La libertad no cabe en una mochila
El capitalismo nos hace creer que somos cada vez más grandes mientras el sentido de nuestra existencia se reduce a lo ínfimo


Hace unas semanas, corrió como la pólvora un vídeo en el que la cantante Lola Índigo explica por qué no quiere tener hijos. “No quiero esa pedazo de responsabilidad de por vida porque yo busco la libertad (...) y siento que la libertad, cuando tienes una criatura a tu cargo, desaparece por completo. Me refiero a la full libertad, a cogerme una mochila e irme a tomar por culo sin depender de nada ni de nadie”, dice.
En este mismo diario, Luz Sánchez-Mellado atribuía el escándalo que habían causado sus declaraciones a la manía de cuestionar las decisiones de las mujeres, sobre todo las que se refieren a lo procreativo (por defecto y por exceso; pregúntenle a una madre de familia numerosa los comentarios y miradas que recibe a diario), y puede que algo de eso haya. Pero unas semanas antes ocurrió lo mismo con un corte del podcast de Jordi Wild en el que el youtuber dice exactamente lo mismo que Lola Índigo: explica que, a sus 40, “de momento” no quiere tener hijos. “Creo que es ceder tu vida durante un tiempo muy prolongado a otro ser”.
Así que es probable que ninguno de esos dos vídeos se hiciera viral por el sexo de sus protagonistas, ni siquiera por su anuncio de renunciar a la paternidad, una decisión que no es extraña en mi generación, que es la suya. Lo que sorprendía era lo descarnado de sus argumentos, pues normalmente aludimos, no sin razón, a las causas materiales del invierno demográfico —de la precariedad laboral al problema de la vivienda—, olvidando que todo modelo económico tiene su propuesta antropológica. Y que la del capitalismo es, como proclama Lola Índigo, la de identificar la libertad con la huida, no de un país sino del encuentro con el otro. La del temor a la entrega, a “ceder la vida”, como dice Jordi Wild, a cualquier cosa que esté fuera de la esfera productiva y de consumo hedonista. La de hacernos creer cada vez más grandes mientras el sentido de nuestra existencia se reduce a lo ínfimo, a lo ridículo. Decía Pasolini que los bienes de consumo superfluos generan vidas superfluas. Y basta echarles un vistazo a los vídeos de estos dos referentes juveniles para darse cuenta de que acertaba.
“Cuanto más insignificante es el elemento al que dejamos que nos robe el corazón, más pánico genera, exponencialmente, el perderlo o que sea arrebatado de nosotros”. Lo escribe el sacerdote Llorenç Sagalés, un sabio al que tengo la suerte de poder llamar amigo, en un libro de conversaciones con el catedrático de Física Àlvar Sánchez que se publicará en otoño en CEU Ediciones. Y, ¿qué tienen miedo a perder las Lolas Índigo y los Jordis Wild del mundo, las clases medias y altas que, pudiendo, deciden no tener hijos? No es la libertad sino su posición social. El trabajo y las experiencias de consumo a las que han reducido sus vidas, que a veces se disfrazan incluso de trascendencia —un viaje para conocerse a uno mismo, un curso de meditación para conectarse con el absoluto—.

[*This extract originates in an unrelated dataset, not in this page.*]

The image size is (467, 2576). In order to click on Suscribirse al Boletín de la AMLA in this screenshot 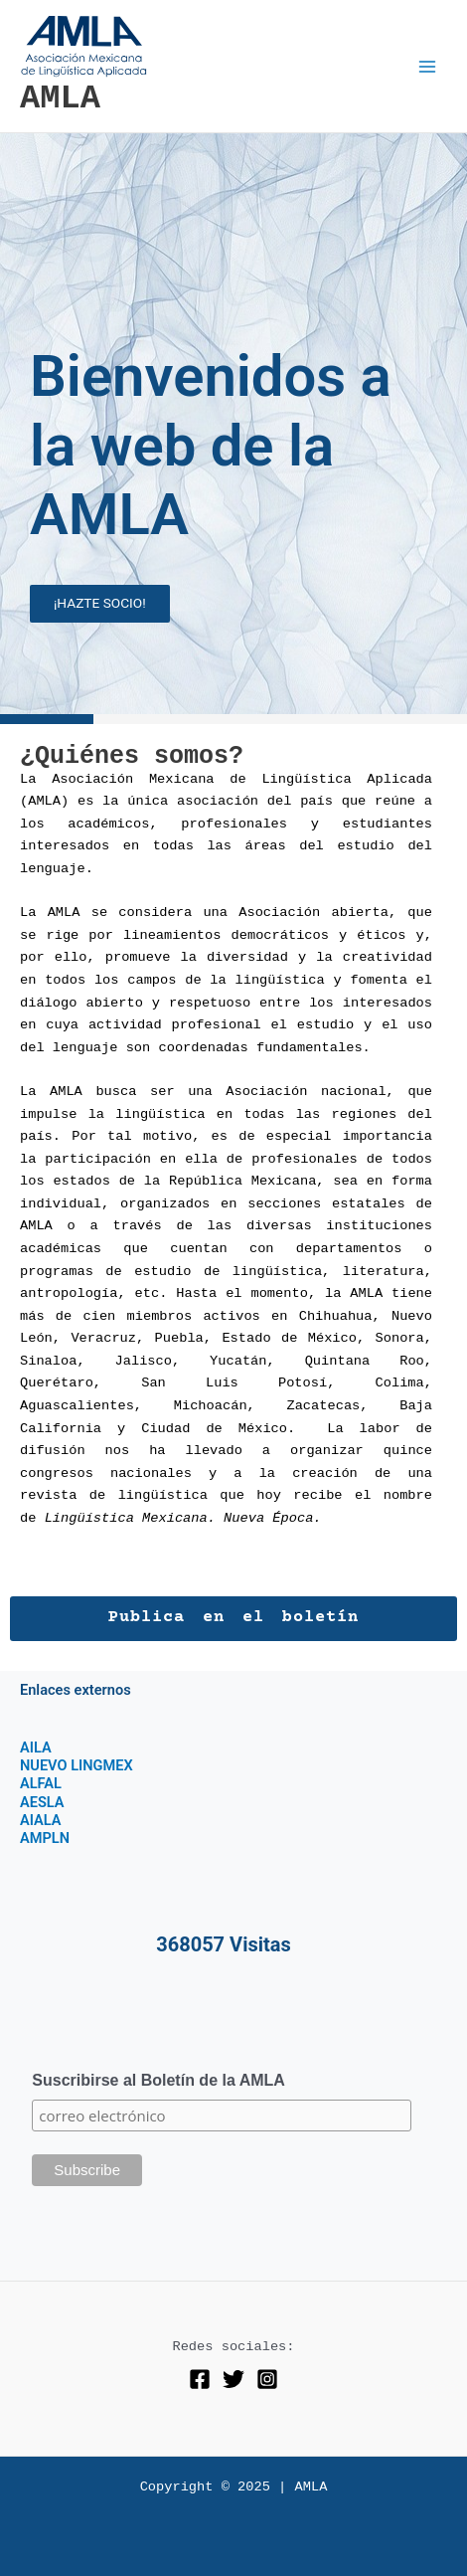 , I will do `click(158, 2080)`.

En una de las conversaciones que recoge el libro, el religioso y el físico hablan precisamente sobre la libertad, que no es poder elegir entre lo bueno y lo malo, sino servir al amor. Y ese amor siempre tiene como depositario un otro, sea divino o humano. Esta idea es totalmente compatible con no tener hijos; el mundo está lleno de gente sin descendencia que se entrega: cuidadores, voluntarios, misioneros, revolucionarios, monjes, por poner unos ejemplos. Sin embargo, es totalmente incompatible con vivir encerrado en uno mismo. Con pensar que somos lo que producimos y consumimos. Con creer que la libertad cabe en una mochila.